Сват из Перигора | страница 15
— Как это называется? — спросил парикмахер.
— «Челка»… — ответил пятидесятивосьмилетний Анри, глядя на Гийома правым глазом: левый скрывала длинная прядь, свисавшая от самой макушки.
Гийом Ладусет сидел над тарелкой кассуле, вспоминая пятнистую кожу на черепе Жильбера Дюбиссона, и думал обо всех остальных постоянных клиентах, что перестали к нему ходить из-за облысения в силу преклонных лет. Несмотря на арсенал коммивояжерских приемов, Гийому удалось убедить перейти на парик лишь четверых. Он вновь задумался, что, может, действительно стоит пойти в ногу со временем и перенять «сосновую шишку» и «челку». Но такое убожество противоречило всему, ради чего он учился. Каждый, кто прочел «Руководство по парикмахерскому искусству» Академии мастеров-парикмахеров Перигора (издание второе, переработанное и исправленное), слишком хорошо знал: прическа — это произведение искусства, призванное подчеркнуть лучшие стороны клиента, придав ему максимум привлекательности для своего возраста, веса и роста. Он просто не мог так поступить. Просто не мог — и все. Парикмахер мысленно пересчитал оставшихся у него клиентов, вспомнил письма из банка с просьбой зайти, которые до сего дня игнорировал. Гийом Ладусет понял, что парикмахерские дни его сочтены, — и слеза сорвалась с его подбородка.
Глава 3
Ветерок игриво обнюхивал знак на въезде в деревню. Знак был с возможностью регулировки и гласил: «Снизь скорость! Нас всего 33». Без ветра не проходило ни дня. Метеорологи из Парижа, наносившие регулярные визиты в крошечную общину на северо-западной оконечности Зеленого Перигора, так и не смогли разобраться в причинах столь любопытного микроклимата. Кое-кто из жителей окрестных селений приводил ветровые порывы в качестве объяснения репутации злосчастного места: ведь ветер всегда считался одной из причин безумия.

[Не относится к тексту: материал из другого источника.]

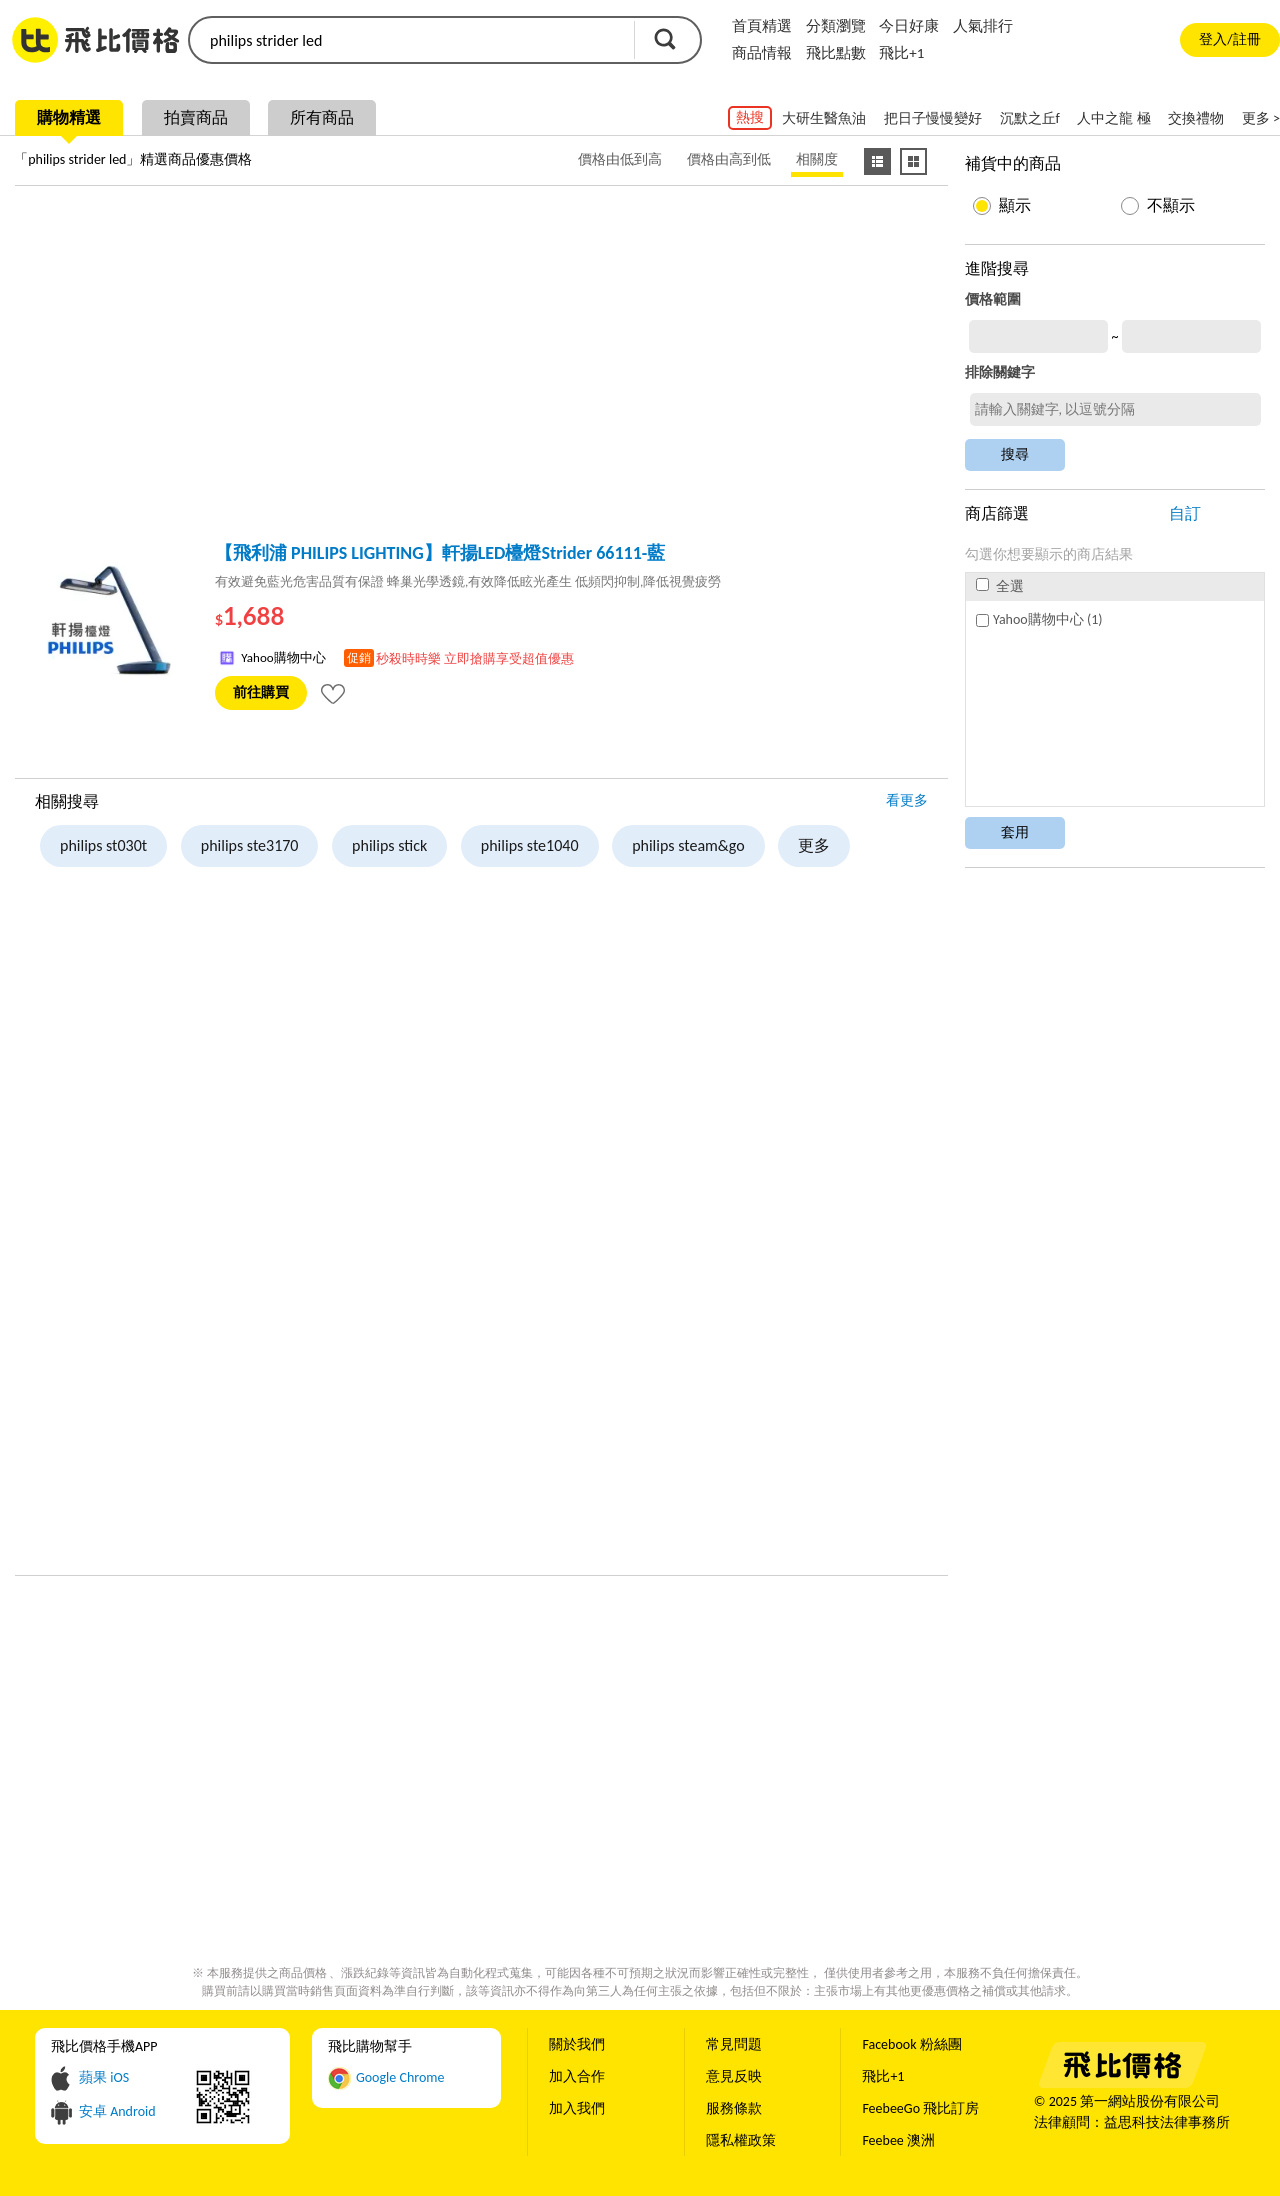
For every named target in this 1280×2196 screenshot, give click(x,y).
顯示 (1015, 205)
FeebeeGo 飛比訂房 (920, 2108)
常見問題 (734, 2044)
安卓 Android (117, 2111)
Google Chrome (400, 2077)
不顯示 (1171, 205)
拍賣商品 (196, 117)
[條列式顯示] (877, 161)
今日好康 (909, 26)
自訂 (1185, 513)
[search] (410, 40)
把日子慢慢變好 (933, 118)
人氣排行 (983, 26)
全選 (1000, 586)
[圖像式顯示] (913, 161)
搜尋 (665, 39)
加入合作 (577, 2076)
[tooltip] (333, 693)
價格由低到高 (620, 159)
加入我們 (577, 2108)
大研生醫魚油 (824, 118)
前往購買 (261, 692)
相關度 (817, 159)
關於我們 (577, 2044)
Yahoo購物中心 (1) (1039, 619)
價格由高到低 (729, 159)
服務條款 (734, 2108)
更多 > (1261, 118)
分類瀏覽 (836, 26)
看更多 (907, 800)
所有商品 (322, 117)
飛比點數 (836, 53)
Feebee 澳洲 (898, 2140)
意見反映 (734, 2076)
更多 (814, 845)
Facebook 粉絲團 (911, 2044)
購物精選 (69, 117)
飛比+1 (901, 53)
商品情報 (762, 53)
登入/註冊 (1229, 39)
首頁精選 (762, 26)
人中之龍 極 (1113, 118)
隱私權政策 (741, 2140)
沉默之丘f (1030, 118)
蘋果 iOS (104, 2077)
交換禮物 (1196, 118)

Бытовало множество самых различных мнений насчет того, каким образом деревушка Амур-сюр-Белль получила свое название, но лишь одно из них соответствовало действительности. «Белль», как абсолютно верно указывали все без исключения, являлось названием реки, прорезавшей деревню насквозь. Хотя, если честно, назвать ее рекой можно было лишь с очень большой натяжкой: местами поток был не шире, чем Стефан Жолли в высоту, — факт, подтвержденный теми немногими, кому довелось лицезреть падение в нее булочника, однажды уж слишком увлекшегося сбором дикой мяты. Стефан Жолли пролежал без движения несколько минут, его гигантский живот полумесяцем выпирал из чистой воды. Зрелище оказалось настолько захватывающим, что болтавшиеся на мосту зеваки не сразу сообразили броситься бедняге на помощь, дабы поставить его обратно на смехотворно маленькие ступни.